Google ne reconduira pas le projet Maven mené avec l’armée américaine. Il vise à employer l’intelligence artificielle pour améliorer l’interprétation de l'imagerie vidéo des drones militaires. Les salariés craignaient que cela serve au guidage de missiles. Face à une véritable crise d’identité chez le géant, la direction s’est rangée à l’avis des salariés.

Développer l’intelligence artificielle pour optimiser les systèmes de repérage des drones militaires. Telle est l’ambition du projet Maven que mène Google en collaboration avec le Département de la Défense américaine. Lorsque ce projet a été révélé, par voie de presse, en mars dernier, le sang des salariés du géant d’Internet, dont le mantra est "Don’t Be Evil" (ne faites pas le mal), n’a fait qu’un tour.
Depuis, plus de 4 000 employés (sur 80 000) de la firme de la Silicon Valley ont signé une pétition pour mettre fin au projet. De plus, plusieurs directeurs se sont publiquement opposés à ce programme et des chercheurs ont démissionné avec fracas de la société. Les assurances données par Diane Greene, responsable du Cloud chez Google, sur le fait que ces développements technologiques "ne seront pas utilisés pour faire voler des drones (ou) lancer des missiles", n’ont pas suffi à convaincre.
Crise d’identité
La tension est devenue si importante au sein de l’entreprise que le New-York Times, qui s’est procuré des échanges internes dans l’entreprise et a été contacté par certains des frondeurs du puissant moteur de recherche, parle d’une "crise d’identité chez Google" et de "grande nervosité" sur ce sujet au niveau de la direction.
Dans une note interne, Fei-Fei Li, directrice scientifique sur l’intelligence artificielle chez Google, écrit : "Évitez à tout prix toute mention ou implication de l’intelligence artificielle (…) Son utilisation dans des armes est probablement l’un des sujets les plus sensibles – sinon le plus sensible. C’est de la viande rouge donnée aux médias pour trouver tous les moyens d’endommager Google", rapporte le quotidien américain.

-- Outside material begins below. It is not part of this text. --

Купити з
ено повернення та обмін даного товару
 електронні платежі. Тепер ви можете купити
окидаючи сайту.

Finalement, début juin, Diane Greene, directrice du département Google Cloud Business, a annoncé que ce programme ne sera pas reconduit en 2019. Si pour l’heure, le géant ne renonce qu’à un contrat de 10 millions de dollars, c’est à un marché potentiellement très profitable que l’entreprise tourne le dos. Google s’attendait à un contrat de plus de 250 millions de dollars annuels. Puis, en cas de commandes, les gains se seraient comptés en milliards. Déjà, d’autres géants comme Amazon sont sur les rangs pour prendre la place de Google.

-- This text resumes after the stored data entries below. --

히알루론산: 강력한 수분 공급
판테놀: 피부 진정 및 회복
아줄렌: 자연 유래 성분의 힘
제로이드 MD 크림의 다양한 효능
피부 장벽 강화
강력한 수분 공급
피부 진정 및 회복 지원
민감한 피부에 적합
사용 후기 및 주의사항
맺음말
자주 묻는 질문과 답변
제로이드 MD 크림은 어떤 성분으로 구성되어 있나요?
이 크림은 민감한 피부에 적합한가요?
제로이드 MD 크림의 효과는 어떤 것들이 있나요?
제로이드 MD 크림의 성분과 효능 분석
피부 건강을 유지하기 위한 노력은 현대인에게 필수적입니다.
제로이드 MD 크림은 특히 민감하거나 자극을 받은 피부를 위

Le risque de l’intelligence artificielle
Un sacrifice qui devrait permettre à Google de retrouver son calme. Par exemple, Meredith Whittaker, spécialiste de l’intelligence artificielle chez Google et directrice de recherche à l’université de New York, écrit publiquement sur Twitter : "Je suis incroyablement heureuse de cette décision et j’ai un profond respect pour les nombreuses personnes qui ont travaillé et pris des risques pour que cela arrive. Google ne devrait pas être dans le business de la guerre".



Au-delà de Google, la question de l’utilisation de l’intelligence artificielle dans le champs militaire inquiète énormément outre-Atlantique. Durant l’été 2017, des grands promoteurs du numérique avaient tiré le signal d’alarme sur le sujet des applications militaires de l’intelligence artificielle. Dans une lettre adressée aux Nations unies, 116 entrepreneurs, dont Elon Musk, fondateur de Tesla et SpaceX, ainsi que Demis Hassabis et Mustafa Suleyman, fondateurs de DeepMind (filiale de Google), appelaient l’organisation internationale à légiférer sur les armes autonomes (armes non dirigées par un être humain).